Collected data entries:
::::::::

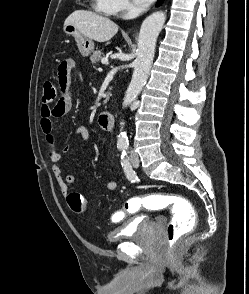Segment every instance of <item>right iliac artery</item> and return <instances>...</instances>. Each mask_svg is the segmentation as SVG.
<instances>
[{
    "mask_svg": "<svg viewBox=\"0 0 249 294\" xmlns=\"http://www.w3.org/2000/svg\"><path fill=\"white\" fill-rule=\"evenodd\" d=\"M121 151H125V149H127L126 145H121L118 147Z\"/></svg>",
    "mask_w": 249,
    "mask_h": 294,
    "instance_id": "1",
    "label": "right iliac artery"
}]
</instances>
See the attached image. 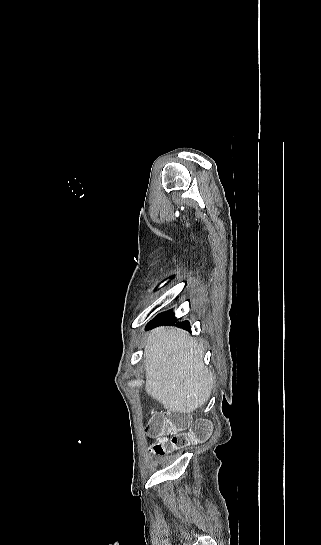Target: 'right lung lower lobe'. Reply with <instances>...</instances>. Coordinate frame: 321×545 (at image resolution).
<instances>
[{"mask_svg": "<svg viewBox=\"0 0 321 545\" xmlns=\"http://www.w3.org/2000/svg\"><path fill=\"white\" fill-rule=\"evenodd\" d=\"M175 323H176V318L173 315V310H169V311L158 314L152 321L148 323L147 326L151 328L158 325L175 324ZM178 326L187 330L190 329V325L188 321H183L181 323H178Z\"/></svg>", "mask_w": 321, "mask_h": 545, "instance_id": "right-lung-lower-lobe-1", "label": "right lung lower lobe"}]
</instances>
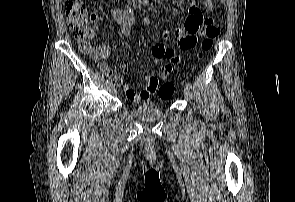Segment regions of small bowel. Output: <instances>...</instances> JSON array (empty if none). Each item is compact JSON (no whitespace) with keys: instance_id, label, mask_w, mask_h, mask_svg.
I'll use <instances>...</instances> for the list:
<instances>
[{"instance_id":"1","label":"small bowel","mask_w":295,"mask_h":202,"mask_svg":"<svg viewBox=\"0 0 295 202\" xmlns=\"http://www.w3.org/2000/svg\"><path fill=\"white\" fill-rule=\"evenodd\" d=\"M204 8L207 12H213L215 9L212 0H204ZM111 16L115 22L121 26V31L124 36L131 34L133 26L137 23L132 12L127 9L113 8ZM90 18L93 22L98 21V13L92 12ZM208 23L214 24L212 16H204L200 6L197 3H193L189 8V15L183 27H177L172 30H166L163 33V40L170 42L172 46H167L165 42L161 43H150L152 62L154 64H160L165 62V66L160 71V77L165 79L169 76L173 67L179 63L180 58L177 55L174 47H178L182 50H190L196 44L197 33L202 27H206ZM139 24L143 27L146 24V18H142ZM92 49V51H88ZM84 52H90L92 56L97 59H105L111 55V49L108 46H89L83 50ZM122 68H127V63L122 64ZM105 73L117 84L122 85V89L126 96L134 103H141L150 99L156 90H147V87L140 91H133L130 86L123 82V77L113 72L110 68H103ZM155 75H146L145 79H152Z\"/></svg>"}]
</instances>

::::::::

[EXERCISE GOAL]
Reproduce word for word the lines running from the line with "Segment regions of" through the end of the data, both included, and nothing else; leave out the pictures.

[OUTPUT OF THE EXERCISE]
Segment regions of small bowel. Output: <instances>...</instances> JSON array (empty if none). Each item is compact JSON (no whitespace) with keys: instance_id, label, mask_w, mask_h, mask_svg.
I'll use <instances>...</instances> for the list:
<instances>
[{"instance_id":"1","label":"small bowel","mask_w":295,"mask_h":202,"mask_svg":"<svg viewBox=\"0 0 295 202\" xmlns=\"http://www.w3.org/2000/svg\"><path fill=\"white\" fill-rule=\"evenodd\" d=\"M204 8L207 12H213L215 9L212 0H204ZM111 16L115 22L121 26V31L124 36L131 34L133 26L137 23L132 12L127 9L113 8ZM90 18L93 22L98 21V13L92 12ZM208 23L214 24L212 16H204L200 6L197 3H193L189 8V15L183 27H177L172 30H166L163 33V40L170 42L172 46H167L165 42L161 43H150L152 62L154 64H160L165 62V66L160 71V77L165 79L169 76L173 67L179 63L180 58L177 55L174 47H178L182 50H190L196 44L197 33L202 27H206ZM139 24L143 27L146 24V18H142ZM92 49V51H88ZM84 52H90L92 56L97 59H105L111 55V49L108 46H89L83 50ZM122 68H127V63L122 64ZM105 73L117 84L122 85V89L126 96L134 103H141L150 99L156 90H147V87L140 91H133L130 86L123 82V77L113 72L110 68H103ZM155 75H146L145 79H152Z\"/></svg>"}]
</instances>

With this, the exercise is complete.